Samuel McIntire, the famous Salem architect, died in 1811. The Gardner-White-Pingree house was designed by him in the previous year, and was possibly his last achievement. The shape of the building is oblong, most of the best houses of the period being square. The windows of the top story are foreshortened. The narrow bands of white marble running across the façade at the height of the first and second floor deceive the eye, and make the building appear lower than it is.
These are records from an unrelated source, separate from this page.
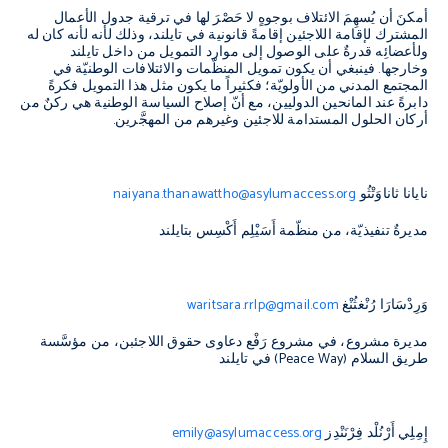
أمكنَ أن يُسهِمَ الائتلاف بوجوهٍ لا حَصْرَ لها في ترقية جدول الأعمال
المشترك لإقامة اللاجئين إقامةً قانونية في تايلند، وذلك لأنه لأنه كان له
ولأعضائِه قدرةٌ على الوصول إلى موارد التمويل من داخل تايلند
وخارجها. فينبغي أن يكون تمويل المنظّمات والائتلافات الوطنيّة في
المجتمع المدني من الأولويّة؛ فكثيراً ما يكون مثل هذا التمويل فكرةً
دابرةً عند المانحين الدوليين، مع أنّ إصلاح السياسة الوطنية هي ركنٌ من
أركان الحلول المستدامة للاجئين وغيرهم من المهجَّرين.
نايانا ثاناوَتْثُو
naiyana.thanawattho@asylumaccess.org
مديرةٌ تنفيذيّة، من منظّمة أَسَيْلِم أَكْسِس بتايلند
وَرِدْسَارَا رُنْغثُنْغ
waritsara.rrlp@gmail.com
مديرة مشروع، في مشروع رَفْع دعاوى حقوق اللاجئبن، من مؤسَّسة
طريق السلام (
Peace Way
) في تايلند
إِمِلِي أَرْنُلْد فِرْنَنْدِز
emily@asylumaccess.org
In the front doorway and porch we have a notable specimen of McIntire’s work, illustrating the freedom with which he employed original ideas in the use of the various architectural orders. Corinthian columns support the porch roof, but they are without the usual fluting; while the pilasters farther back are fluted. The slender grace of the tall columns is most pleasing and the elliptical roof with its simple mouldings well crowns the whole. A spider-web fanlight of beautiful proportions surmounts the doorway, which is flanked by side-lights of pleasing design. The wide door itself, though not of original Colonial type, is not a discordant note in the ensemble.
A most elaborate cast-iron fence with square openwork posts resembling tree-boxes, standing at the foot of the steps and continued by simpler hand-rails, lends a proper finish to the approach; while the marble sills and keyed lintels of the windows relieve the plain expanse of the façade.
The House of the Seven Gables
Reference has been made to two of the doorways of the famous ‘House of the Seven Gables’ at the lower end of Turner Street, close to the harbor. This romantic old dwelling dates from the year 1662, a fact gleaned from an ancient iron fire-back standing in one of the fireplaces, bearing this date.
The many gables doubtless belong to sections of the house, built at different times, and the assemblage as a whole is rendered charming by the many irregularities of its composition. It was for four successive generations occupied by the Turner family, from whom Turner Street received its name; they were wealthy citizens, prominent in the civil, military, and mercantile life of the town.
Captain Turner was a representative in the General Court, or legislature, and was once sent with a detail of militia to prevent the town of Andover from falling into the hands of hostile Indians, bringing back as a trophy, as told by his great-granddaughter, a string of scalps which were for many years in his possession.
After the passing of the Turners, the house was occupied by the Ingersoll family. Susan Ingersoll, termed by Hawthorne ‘The Duchess,’ was a favorite cousin. Tradition has it that a chance remark of hers confirmed him in the choice of the name for his famous novel ‘The House of the Seven Gables’—one that has immortalized the old house.